R. v. Katigbak, 2011 SCC 48 was released a few minutes ago. It deals with specific defences in child pornography cases. It also deals with when a Court of Appeal may substitute a conviction for an acquittal at trial.
Appellate courts may only substitute an acquittal with a conviction if the trial judge's findings of fact, viewed in light of the applicable law, supported a conviction beyond a reasonable doubt. A Court of Appeal may not make findings of fact; if such findings as necessary were not made by the trial judge a new trial is required. The Court writes:
[50] The next question is whether the Court of Appeal erred in substituting a conviction for the trial judge's acquittal insofar as the pre-November 2005 activities are concerned. The Court of Appeal concluded, beyond a reasonable doubt, that Mr. Katigbak could not rely on either the artistic merit or the public good defence, and went on to substitute a verdict of conviction for the trial judge's acquittal. Since this was an appeal from acquittal, the jurisdiction of the Court of Appeal was limited to "question[s] of law alone": s. 676(1)(a) of the Criminal Code.
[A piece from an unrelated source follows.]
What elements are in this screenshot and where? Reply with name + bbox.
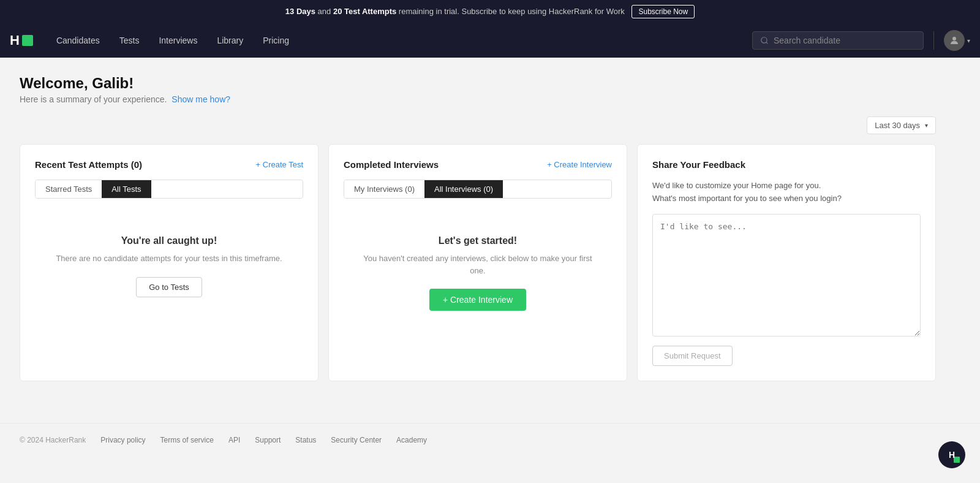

Consequently, the Court of Appeal could not make its own findings of fact. Additionally, s. 686(4)(b)(ii) of the Criminal Code establishes that appellate courts may only substitute an acquittal with a conviction if the trial judge's findings of fact, viewed in light of the applicable law, supported a conviction beyond a reasonable doubt. If the trial judge's findings of fact do not support a conviction beyond a reasonable doubt, the proper remedy is a new trial.